Stored data entries:
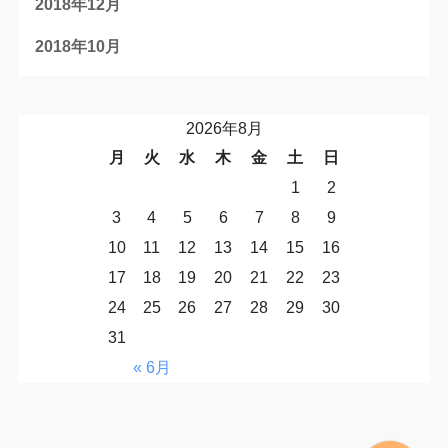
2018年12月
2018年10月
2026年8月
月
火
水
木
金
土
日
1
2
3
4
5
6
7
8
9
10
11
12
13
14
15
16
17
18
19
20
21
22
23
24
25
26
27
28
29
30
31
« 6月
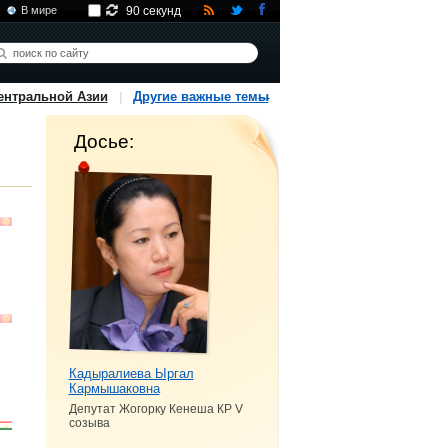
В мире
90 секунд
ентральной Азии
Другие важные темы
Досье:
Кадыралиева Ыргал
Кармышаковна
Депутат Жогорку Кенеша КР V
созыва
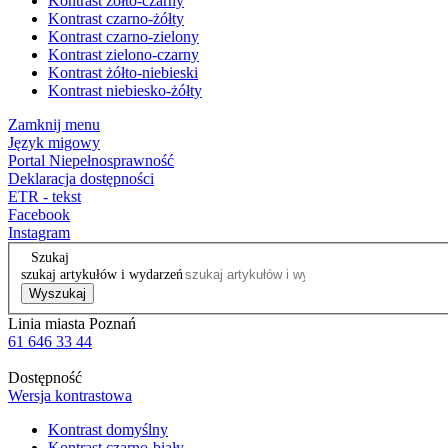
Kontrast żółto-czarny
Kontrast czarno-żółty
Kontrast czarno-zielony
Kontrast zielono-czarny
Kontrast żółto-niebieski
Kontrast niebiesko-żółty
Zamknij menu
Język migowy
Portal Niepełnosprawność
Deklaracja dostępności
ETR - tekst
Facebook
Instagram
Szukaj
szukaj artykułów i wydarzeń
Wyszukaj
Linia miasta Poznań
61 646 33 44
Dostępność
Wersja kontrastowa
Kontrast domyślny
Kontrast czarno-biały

* * *

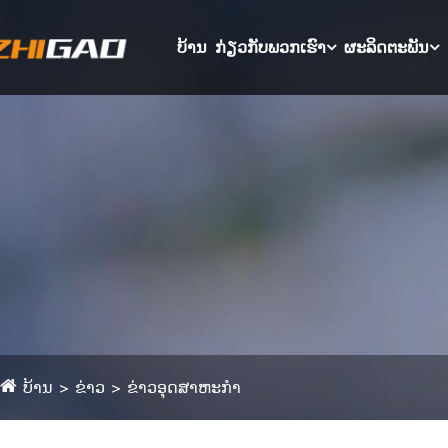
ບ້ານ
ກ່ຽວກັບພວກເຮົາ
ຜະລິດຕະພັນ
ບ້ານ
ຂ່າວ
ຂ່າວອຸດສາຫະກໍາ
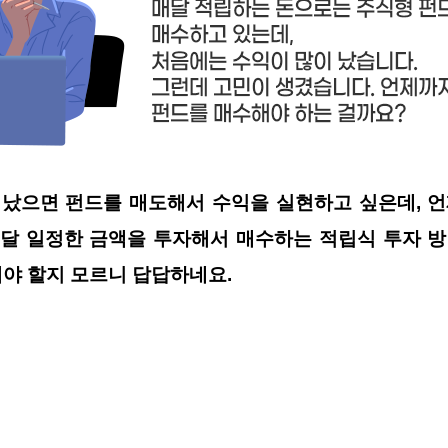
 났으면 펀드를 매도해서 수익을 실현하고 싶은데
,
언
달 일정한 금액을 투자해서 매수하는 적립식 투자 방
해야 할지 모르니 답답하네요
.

*Exercise directions*:
Filter the entries and copy out every line with the word "żółto".

*Output for this exercise*:
Kontrast żółto-czarny
Kontrast żółto-niebieski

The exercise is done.